In the online blog My Alternate Life (see Resources section), blogger Jordann explains how she successfully removed paint from her fireplace brick with soy gel stripper. But she was fortunate—her fireplace was small; it had only one coat of paint on it; and the bricks’ surface was smooth.
Meanwhile, married couple Katie and Pat describe their multi-week project in a three-part blog Salt & Rook (see Resources). The couple describes the strippers, tools and techniques used to remove layers of white paint from their highly-textured fireplace brick. It was sloppy, tedious, exhausting work. In the end, they got much of the paint off but not all of it, resulting in a lightly whitewashed appearance. They later admitted defeat and decided to re-paint the brick—in dark gray!
One substance we DO NOT recommend as a paint remover is lye. Lye is very caustic—it will burn skin. And when mixing a solution one must always pour powdered lye into water, not the other way around. Otherwise it will explode. Seriously.
Many years ago former Bungalow Club member Tom Thorson used lye to remove paint from the fireplace in his and his partner’s south Minneapolis home. They enclosed their fireplace in a wood frame covered with plastic sheets. Outfitted with gloves, eye goggles and a respirator mask, Tom slathered lye paste on the bricks section by section, then wiped and scrubbed it off. This removed enough paint to reveal the bricks’ rough texture but still left the fireplace looking whitewashed. So Tom applied an irregular coat of rust-colored, automotive primer spray paint to hide most of the remaining white. He followed this with a light misting of black spray paint.
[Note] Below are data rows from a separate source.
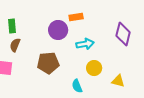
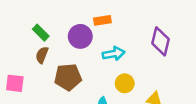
green rectangle: (12, 26) -> (41, 33), moved, turned -40
brown semicircle: (15, 45) -> (42, 55), moved

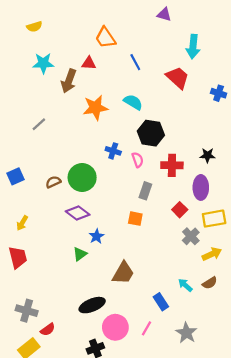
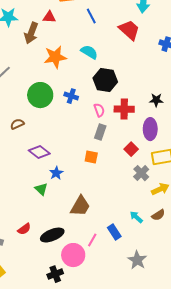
pink semicircle: (138, 160) -> (99, 110), moved
green circle: (82, 178) -> (40, 95), moved
green triangle: (80, 254) -> (41, 189), turned -40
pink line: (146, 328) -> (92, 240), moved
red semicircle: (48, 329) -> (24, 229), moved

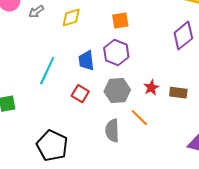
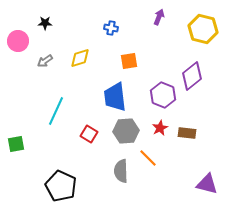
gray arrow: (36, 12) -> (45, 61), moved
purple hexagon: (116, 53) -> (163, 95), moved
blue trapezoid: (86, 61) -> (115, 97), moved, size x1.4

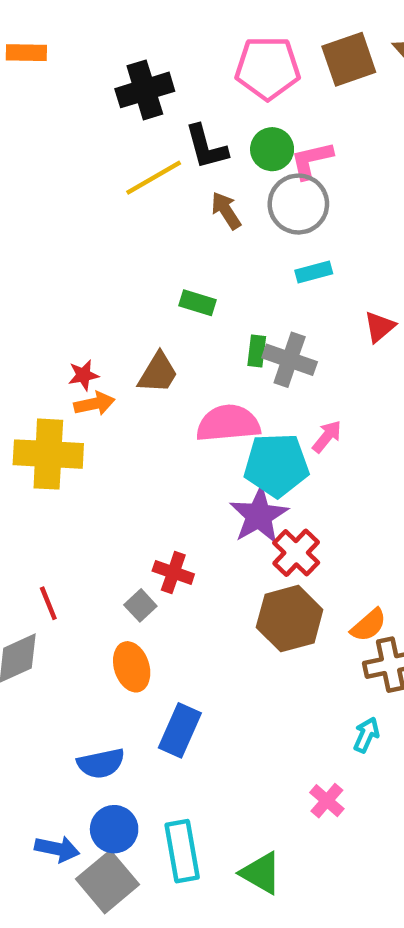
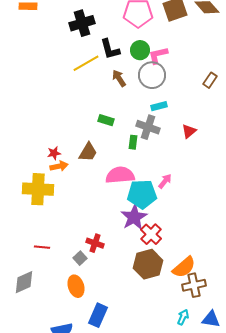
gray cross: (290, 360) -> (148, 127), moved
red line: (48, 603) -> (42, 247), moved, turned -63
orange semicircle: (369, 625) -> (184, 267), size x1.4

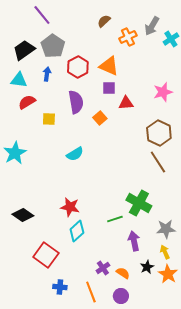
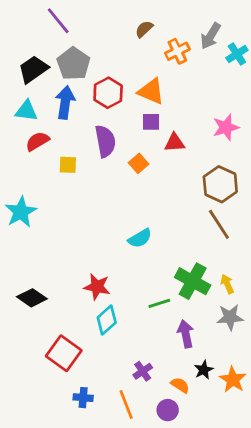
blue arrow: (47, 74) -> (65, 102), size x1.6
cyan semicircle: (75, 154) -> (140, 238), moved
yellow arrow: (165, 252) -> (227, 284), moved
orange semicircle: (123, 273) -> (180, 385), moved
There were still dozens of white paint specks visible in deep pores, so he painstakingly painted each one out using a small artist’s brush.
Blasted Brick
Paint can also be blasted off of brick but this also has serious drawbacks. Hard materials such as sand should never be used, as it is guaranteed to permanently damage the bricks’ surface. Alternatives include bits of glass from recycled bottles, ground nut shells and even the use of high-pressure water vapor (see Resources). The other problem is containing the blasting media. Anything shot onto bricks with enough force to strip paint will ricochet in other directions at a very high speed.
One intrepid woman, Nina, used baking soda to remove paint from her fireplace, a process she details in her blog, 1914 Foursquare. (Actually, she used Peel Away first; then baking soda.) Nina purchased a “soda blaster’ and rented an industrial air compressor to strip paint from her bricks. She plowed through hundreds of pounds of baking soda, which stripped the paint but also thoroughly coated her living room (“…it looked like I was standing on a white sandy beach…”) and got into the home’s ventilation system, which distributed white dust throughout her house. At least the fireplace looked pretty good afterward.
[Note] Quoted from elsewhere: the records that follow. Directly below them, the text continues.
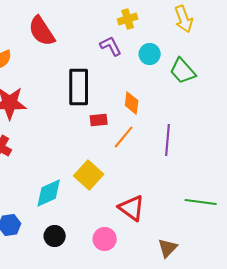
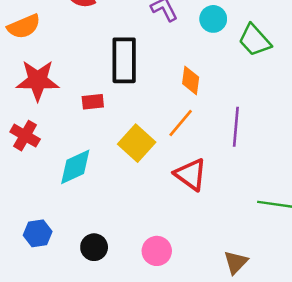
red rectangle: (99, 120) -> (93, 102), moved
yellow square: (89, 175) -> (137, 143), moved
cyan diamond: (49, 193) -> (75, 167), moved
red triangle: (132, 208) -> (191, 174), moved

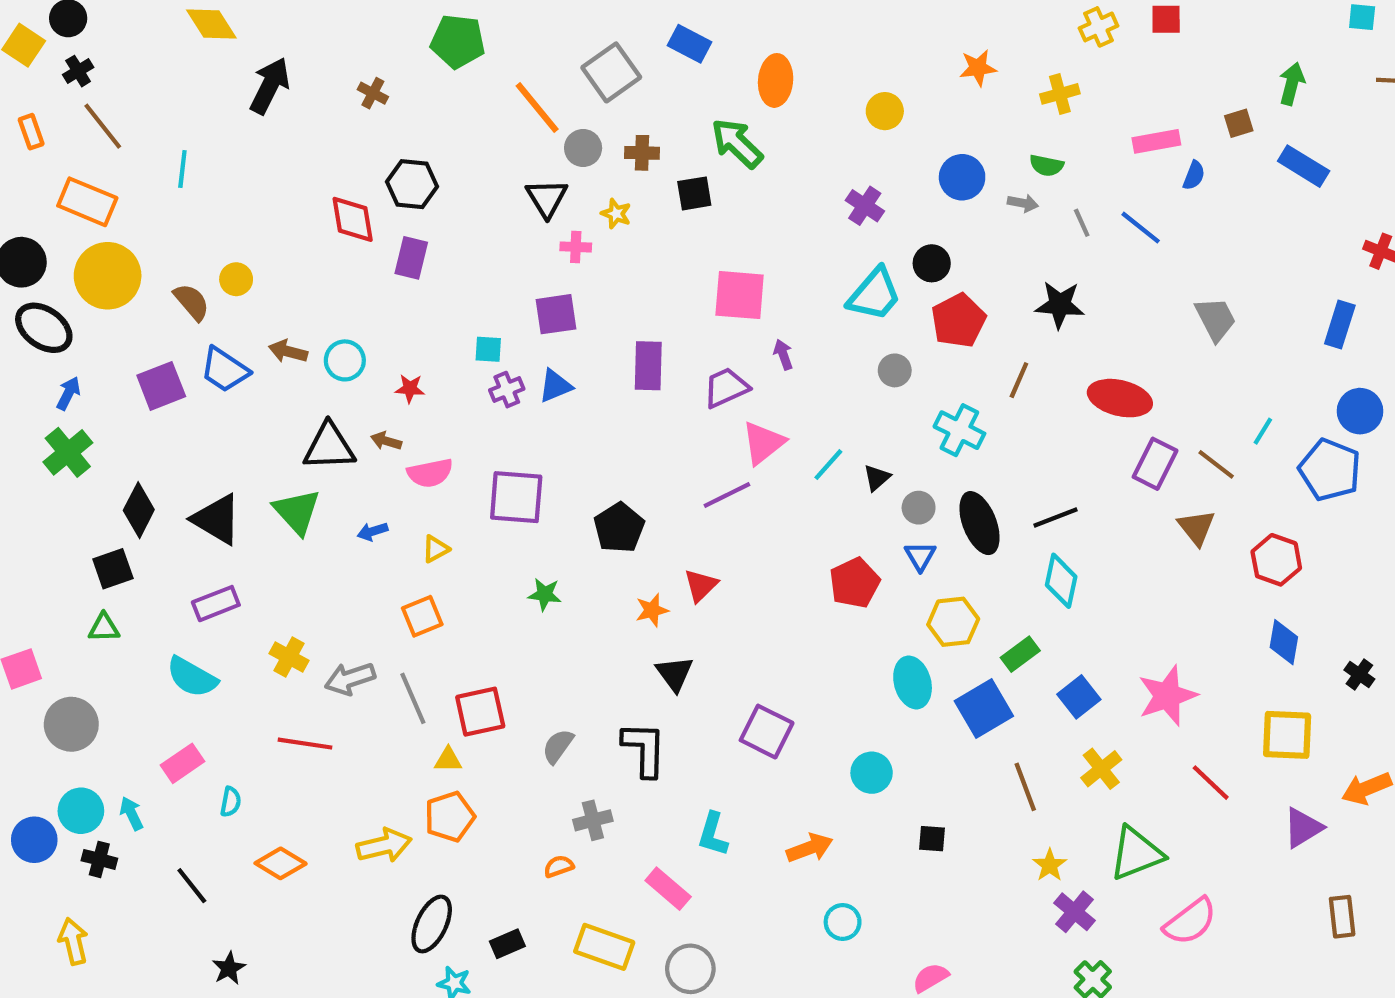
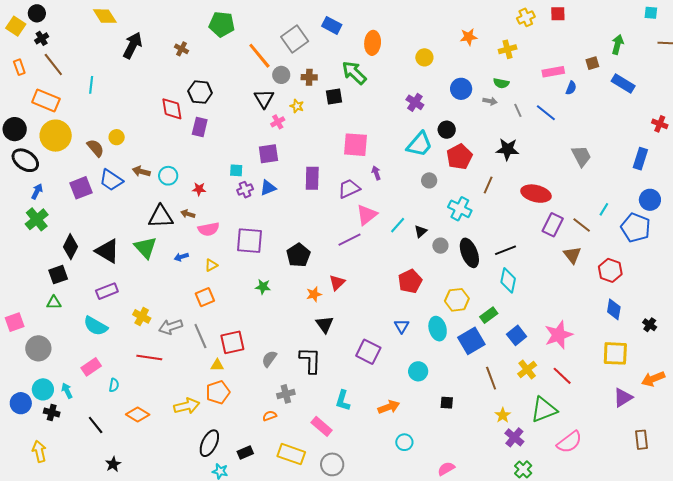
pink cross: (576, 247) -> (278, 122), turned -32
blue triangle: (920, 556) -> (402, 326), moved
red line: (1211, 783) -> (562, 376), moved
Note that there are some who say that every blasting media, no matter how gentle it seems, will damage the surface of brick.
Paint the Paint
An option far tidier than stripping and/or blasting is painting over the offending paint so it looks more or less like bricks and mortar again.
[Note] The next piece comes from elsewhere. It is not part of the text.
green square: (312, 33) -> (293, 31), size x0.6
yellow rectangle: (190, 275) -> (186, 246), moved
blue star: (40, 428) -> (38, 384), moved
If you visited the beautiful brick bungalow on Summit Avenue in St. Paul during the Bungalow Club’s 2018 home tour, you saw a lot of faux-painted brickwork. The home’s large living room fireplace was faux painted, as were the brick walls of the sunroom adjacent to the kitchen.
The painting was done by artist, painter and wood finisher Jeff Biggerstaff. He had faux-painted bricks before, but “this was the most successful one,” he says. He explains that there is no specific formula that must be followed when it comes to re-creating the look of a brick. “It’s just an eye for color and knowing how to mix and blend the paint as you go. It’s challenging, to say the least.”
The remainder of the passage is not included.